## ASSIGNMENT:
Reproduce the listing in full. Omit the pictures.

[Opening INPUT DATA section]

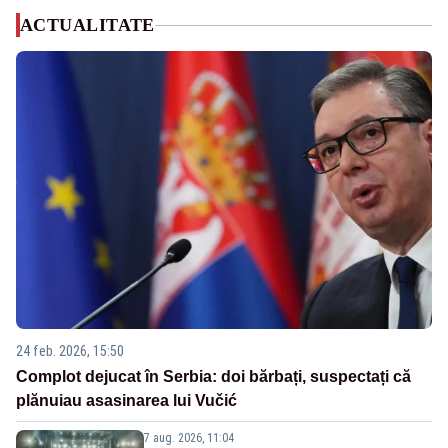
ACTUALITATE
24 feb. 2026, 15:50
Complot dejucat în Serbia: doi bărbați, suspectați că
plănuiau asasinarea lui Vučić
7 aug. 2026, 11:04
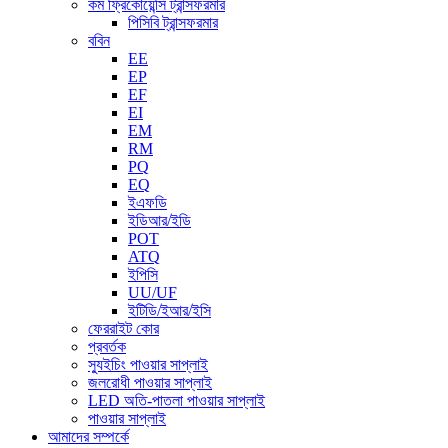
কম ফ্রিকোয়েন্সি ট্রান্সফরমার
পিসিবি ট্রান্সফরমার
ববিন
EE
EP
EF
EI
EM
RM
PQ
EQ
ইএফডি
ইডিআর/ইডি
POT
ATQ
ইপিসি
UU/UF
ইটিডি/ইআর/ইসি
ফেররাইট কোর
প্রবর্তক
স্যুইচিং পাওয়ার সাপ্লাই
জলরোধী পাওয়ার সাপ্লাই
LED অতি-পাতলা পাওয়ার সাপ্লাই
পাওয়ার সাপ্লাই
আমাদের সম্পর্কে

[Closing INPUT DATA section]

## RESPONSE TO THIS TASK:
ACTUALITATE
24 feb. 2026, 15:50
Complot dejucat în Serbia: doi bărbați, suspectați că
plănuiau asasinarea lui Vučić
7 aug. 2026, 11:04
কম ফ্রিকোয়েন্সি ট্রান্সফরমার
পিসিবি ট্রান্সফরমার
ববিন
EE
EP
EF
EI
EM
RM
PQ
EQ
ইএফডি
ইডিআর/ইডি
POT
ATQ
ইপিসি
UU/UF
ইটিডি/ইআর/ইসি
ফেররাইট কোর
প্রবর্তক
স্যুইচিং পাওয়ার সাপ্লাই
জলরোধী পাওয়ার সাপ্লাই
LED অতি-পাতলা পাওয়ার সাপ্লাই
পাওয়ার সাপ্লাই
আমাদের সম্পর্কে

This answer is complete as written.